What is being asked: Transcribe every entry that follows exactly, omitting all pictures.

Bounding box prediction data:
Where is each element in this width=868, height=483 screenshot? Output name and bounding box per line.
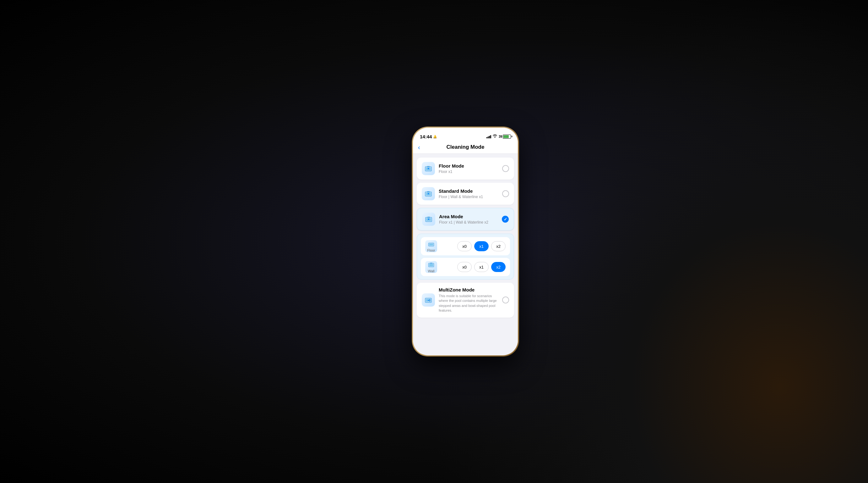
svg-rect-6 (427, 191, 430, 193)
area-mode-name: Area Mode (439, 214, 498, 219)
floor-x1-button[interactable]: x1 (474, 241, 489, 251)
wall-multiplier-options: x0 x1 x2 (441, 262, 505, 272)
wall-x2-button[interactable]: x2 (491, 262, 505, 272)
svg-rect-19 (429, 299, 431, 302)
area-mode-radio[interactable] (502, 216, 509, 223)
area-mode-desc: Floor x1 | Wall & Waterline x2 (439, 220, 498, 225)
svg-rect-10 (427, 217, 430, 218)
area-mode-info: Area Mode Floor x1 | Wall & Waterline x2 (439, 214, 498, 225)
multizone-mode-name: MultiZone Mode (439, 287, 498, 292)
wall-x0-button[interactable]: x0 (457, 262, 472, 272)
floor-label: Floor (427, 249, 435, 252)
multizone-mode-radio[interactable] (502, 296, 509, 304)
nav-bar: ‹ Cleaning Mode (413, 142, 518, 154)
floor-mode-info: Floor Mode Floor x1 (439, 163, 498, 174)
multizone-mode-desc: This mode is suitable for scenarios wher… (439, 294, 498, 313)
multizone-mode-icon (422, 293, 435, 307)
phone-wrapper: 14:44 🔔 (412, 127, 519, 356)
standard-mode-desc: Floor | Wall & Waterline x1 (439, 195, 498, 199)
wall-multiplier-icon: Wall (425, 261, 437, 273)
floor-mode-card[interactable]: Floor Mode Floor x1 (417, 158, 514, 179)
floor-mode-name: Floor Mode (439, 163, 498, 169)
floor-multiplier-options: x0 x1 x2 (441, 241, 505, 251)
time-display: 14:44 (420, 134, 432, 139)
svg-rect-13 (429, 244, 433, 245)
multizone-mode-info: MultiZone Mode This mode is suitable for… (439, 287, 498, 313)
standard-mode-icon (422, 187, 435, 200)
signal-icon (487, 135, 491, 138)
wall-x1-button[interactable]: x1 (474, 262, 489, 272)
wall-label: Wall (428, 269, 435, 273)
area-mode-expanded: Floor x0 x1 x2 (417, 234, 514, 280)
standard-mode-info: Standard Mode Floor | Wall & Waterline x… (439, 188, 498, 199)
floor-multiplier-icon: Floor (425, 240, 437, 252)
floor-mode-desc: Floor x1 (439, 170, 498, 174)
bell-icon: 🔔 (433, 135, 437, 138)
nav-title: Cleaning Mode (446, 144, 485, 150)
svg-point-7 (428, 193, 429, 194)
svg-point-11 (428, 219, 429, 220)
area-mode-icon (422, 212, 435, 226)
area-mode-card[interactable]: Area Mode Floor x1 | Wall & Waterline x2 (417, 208, 514, 230)
multizone-mode-card[interactable]: MultiZone Mode This mode is suitable for… (417, 283, 514, 318)
svg-rect-18 (426, 299, 428, 302)
phone-screen: 14:44 🔔 (413, 128, 518, 355)
wall-multiplier-row: Wall x0 x1 x2 (421, 258, 510, 276)
svg-rect-16 (430, 262, 432, 263)
standard-mode-radio[interactable] (502, 190, 509, 197)
battery-container: 39 (499, 135, 511, 139)
status-right: 39 (487, 134, 511, 139)
status-time: 14:44 🔔 (420, 134, 437, 139)
battery-percent: 39 (499, 135, 502, 138)
floor-x2-button[interactable]: x2 (491, 241, 505, 251)
standard-mode-name: Standard Mode (439, 188, 498, 194)
svg-rect-2 (427, 166, 430, 167)
battery-fill (503, 135, 509, 138)
status-bar: 14:44 🔔 (413, 128, 518, 142)
svg-point-3 (428, 168, 429, 169)
floor-multiplier-row: Floor x0 x1 x2 (421, 237, 510, 255)
svg-point-20 (428, 300, 429, 301)
back-button[interactable]: ‹ (418, 144, 420, 151)
svg-rect-15 (429, 264, 433, 266)
content-area: Floor Mode Floor x1 (413, 154, 518, 354)
battery-icon (503, 135, 511, 139)
floor-mode-icon (422, 162, 435, 175)
phone-frame: 14:44 🔔 (412, 127, 519, 356)
wifi-icon (493, 134, 497, 139)
floor-x0-button[interactable]: x0 (457, 241, 472, 251)
standard-mode-card[interactable]: Standard Mode Floor | Wall & Waterline x… (417, 183, 514, 205)
floor-mode-radio[interactable] (502, 165, 509, 172)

Solved problem:
Where is each element in this width=868, height=483 screenshot? Output name and bounding box per line.
svg-rect-6 (427, 191, 430, 193)
area-mode-name: Area Mode (439, 214, 498, 219)
floor-x1-button[interactable]: x1 (474, 241, 489, 251)
wall-multiplier-options: x0 x1 x2 (441, 262, 505, 272)
wall-x2-button[interactable]: x2 (491, 262, 505, 272)
svg-rect-19 (429, 299, 431, 302)
area-mode-radio[interactable] (502, 216, 509, 223)
area-mode-desc: Floor x1 | Wall & Waterline x2 (439, 220, 498, 225)
svg-rect-10 (427, 217, 430, 218)
area-mode-info: Area Mode Floor x1 | Wall & Waterline x2 (439, 214, 498, 225)
multizone-mode-name: MultiZone Mode (439, 287, 498, 292)
wall-x0-button[interactable]: x0 (457, 262, 472, 272)
floor-label: Floor (427, 249, 435, 252)
multizone-mode-radio[interactable] (502, 296, 509, 304)
nav-bar: ‹ Cleaning Mode (413, 142, 518, 154)
floor-mode-info: Floor Mode Floor x1 (439, 163, 498, 174)
multizone-mode-desc: This mode is suitable for scenarios wher… (439, 294, 498, 313)
multizone-mode-icon (422, 293, 435, 307)
phone-wrapper: 14:44 🔔 (412, 127, 519, 356)
standard-mode-desc: Floor | Wall & Waterline x1 (439, 195, 498, 199)
wall-multiplier-icon: Wall (425, 261, 437, 273)
floor-mode-card[interactable]: Floor Mode Floor x1 (417, 158, 514, 179)
floor-mode-name: Floor Mode (439, 163, 498, 169)
floor-multiplier-options: x0 x1 x2 (441, 241, 505, 251)
time-display: 14:44 (420, 134, 432, 139)
svg-rect-13 (429, 244, 433, 245)
multizone-mode-info: MultiZone Mode This mode is suitable for… (439, 287, 498, 313)
standard-mode-icon (422, 187, 435, 200)
signal-icon (487, 135, 491, 138)
wall-x1-button[interactable]: x1 (474, 262, 489, 272)
wall-label: Wall (428, 269, 435, 273)
area-mode-expanded: Floor x0 x1 x2 (417, 234, 514, 280)
standard-mode-info: Standard Mode Floor | Wall & Waterline x… (439, 188, 498, 199)
floor-multiplier-icon: Floor (425, 240, 437, 252)
floor-mode-desc: Floor x1 (439, 170, 498, 174)
bell-icon: 🔔 (433, 135, 437, 138)
nav-title: Cleaning Mode (446, 144, 485, 150)
svg-point-7 (428, 193, 429, 194)
svg-point-11 (428, 219, 429, 220)
area-mode-icon (422, 212, 435, 226)
area-mode-card[interactable]: Area Mode Floor x1 | Wall & Waterline x2 (417, 208, 514, 230)
multizone-mode-card[interactable]: MultiZone Mode This mode is suitable for… (417, 283, 514, 318)
svg-rect-18 (426, 299, 428, 302)
phone-screen: 14:44 🔔 (413, 128, 518, 355)
wall-multiplier-row: Wall x0 x1 x2 (421, 258, 510, 276)
svg-rect-16 (430, 262, 432, 263)
standard-mode-radio[interactable] (502, 190, 509, 197)
battery-container: 39 (499, 135, 511, 139)
status-right: 39 (487, 134, 511, 139)
status-time: 14:44 🔔 (420, 134, 437, 139)
battery-percent: 39 (499, 135, 502, 138)
floor-x2-button[interactable]: x2 (491, 241, 505, 251)
standard-mode-name: Standard Mode (439, 188, 498, 194)
svg-rect-2 (427, 166, 430, 167)
battery-fill (503, 135, 509, 138)
status-bar: 14:44 🔔 (413, 128, 518, 142)
svg-point-3 (428, 168, 429, 169)
floor-multiplier-row: Floor x0 x1 x2 (421, 237, 510, 255)
svg-point-20 (428, 300, 429, 301)
back-button[interactable]: ‹ (418, 144, 420, 151)
svg-rect-15 (429, 264, 433, 266)
content-area: Floor Mode Floor x1 (413, 154, 518, 354)
battery-icon (503, 135, 511, 139)
floor-mode-icon (422, 162, 435, 175)
phone-frame: 14:44 🔔 (412, 127, 519, 356)
wifi-icon (493, 134, 497, 139)
floor-x0-button[interactable]: x0 (457, 241, 472, 251)
standard-mode-card[interactable]: Standard Mode Floor | Wall & Waterline x… (417, 183, 514, 205)
floor-mode-radio[interactable] (502, 165, 509, 172)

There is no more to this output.